-------- Available data --------
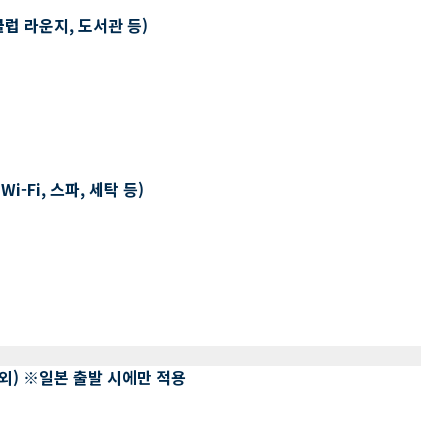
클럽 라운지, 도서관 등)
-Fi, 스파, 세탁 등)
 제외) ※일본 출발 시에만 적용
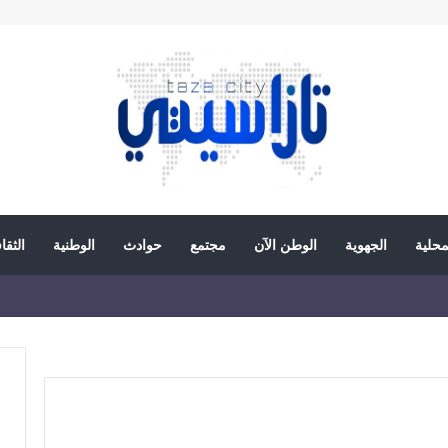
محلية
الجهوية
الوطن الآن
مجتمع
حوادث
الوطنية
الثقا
--------
-------- Available data --------
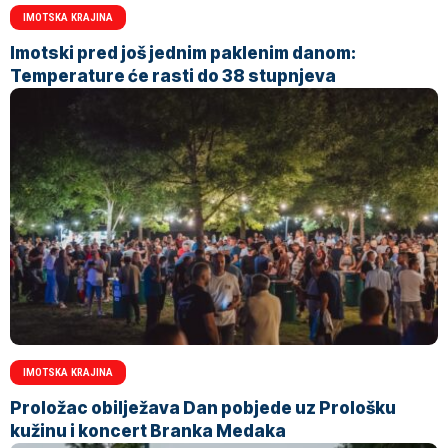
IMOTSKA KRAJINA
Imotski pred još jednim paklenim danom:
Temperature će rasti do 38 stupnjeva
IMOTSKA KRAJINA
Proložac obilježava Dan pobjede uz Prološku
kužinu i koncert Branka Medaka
--------
- **Problem to solve**: Word for word, restate the lines of the listing above starting at the line with "Imotski pred još" and ending at the line with "kužinu i koncert Branka Medaka", and nothing outside them.

- **Output of the exercise**:
Imotski pred još jednim paklenim danom:
Temperature će rasti do 38 stupnjeva
IMOTSKA KRAJINA
Proložac obilježava Dan pobjede uz Prološku
kužinu i koncert Branka Medaka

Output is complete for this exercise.